- _Excerpted records_:
++++

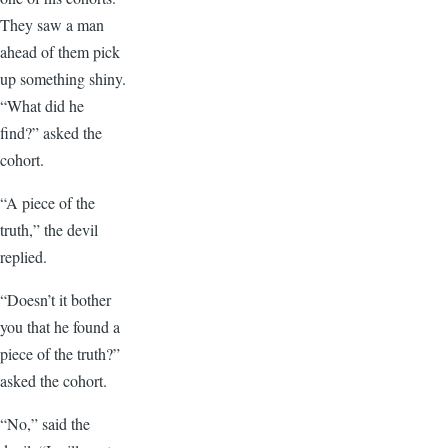
They saw a man
ahead of them pick
up something shiny.
“What did he
find?” asked the
cohort.
“A piece of the
truth,” the devil
replied.
“Doesn’t it bother
you that he found a
piece of the truth?”
asked the cohort.
“No,” said the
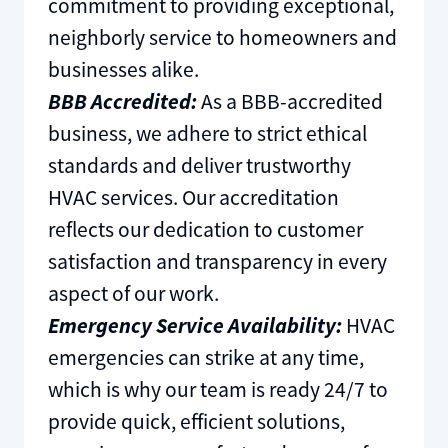
commitment to providing exceptional,
neighborly service to homeowners and
businesses alike.
BBB Accredited:
As a BBB-accredited
business, we adhere to strict ethical
standards and deliver trustworthy
HVAC services. Our accreditation
reflects our dedication to customer
satisfaction and transparency in every
aspect of our work.
Emergency Service Availability:
HVAC
emergencies can strike at any time,
which is why our team is ready 24/7 to
provide quick, efficient solutions,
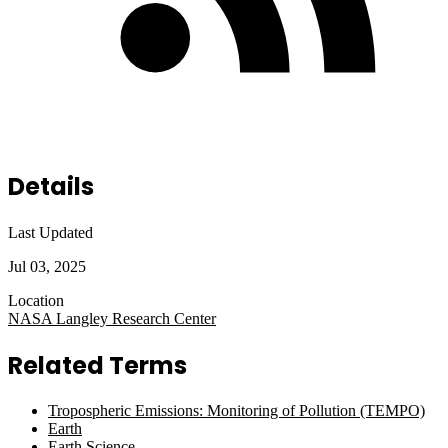
Details
Last Updated
Jul 03, 2025
Location
NASA Langley Research Center
Related Terms
Tropospheric Emissions: Monitoring of Pollution (TEMPO)
Earth
Earth Science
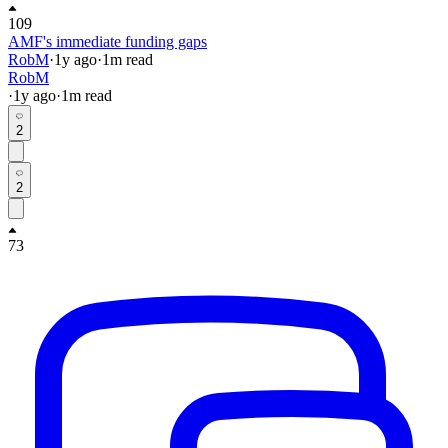
109
AMF's immediate funding gaps
RobM
·
1y
ago
·
1
m read
RobM
·
1y
ago
·
1
m read
2
2
73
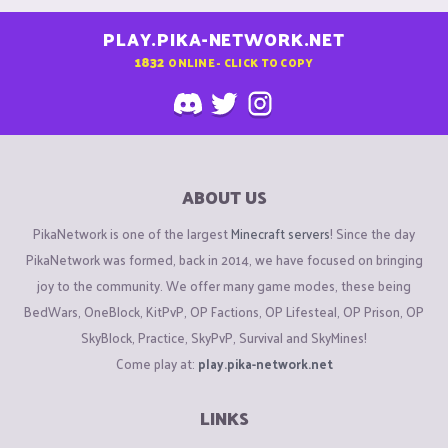
PLAY.PIKA-NETWORK.NET
1832
ONLINE - CLICK TO COPY
ABOUT US
PikaNetwork is one of the largest
Minecraft servers
! Since the day
PikaNetwork was formed, back in 2014, we have focused on bringing
joy to the community. We offer many game modes, these being
BedWars, OneBlock, KitPvP, OP Factions, OP Lifesteal, OP Prison, OP
SkyBlock, Practice, SkyPvP, Survival and SkyMines!
Come play at:
play.pika-network.net
LINKS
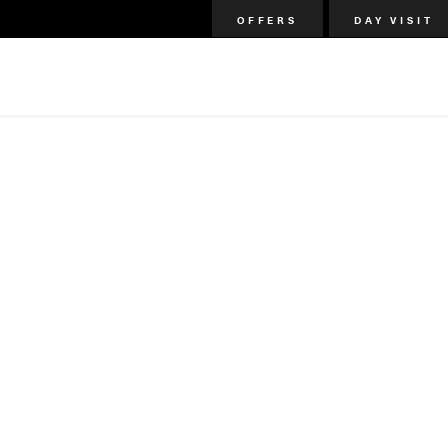
OFFERS
DAY VISIT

++++

- _To do_: Lines holding "HVAC" in the material above are to be reported.

- _Answer space_:
HVAC services. Our accreditation
HVAC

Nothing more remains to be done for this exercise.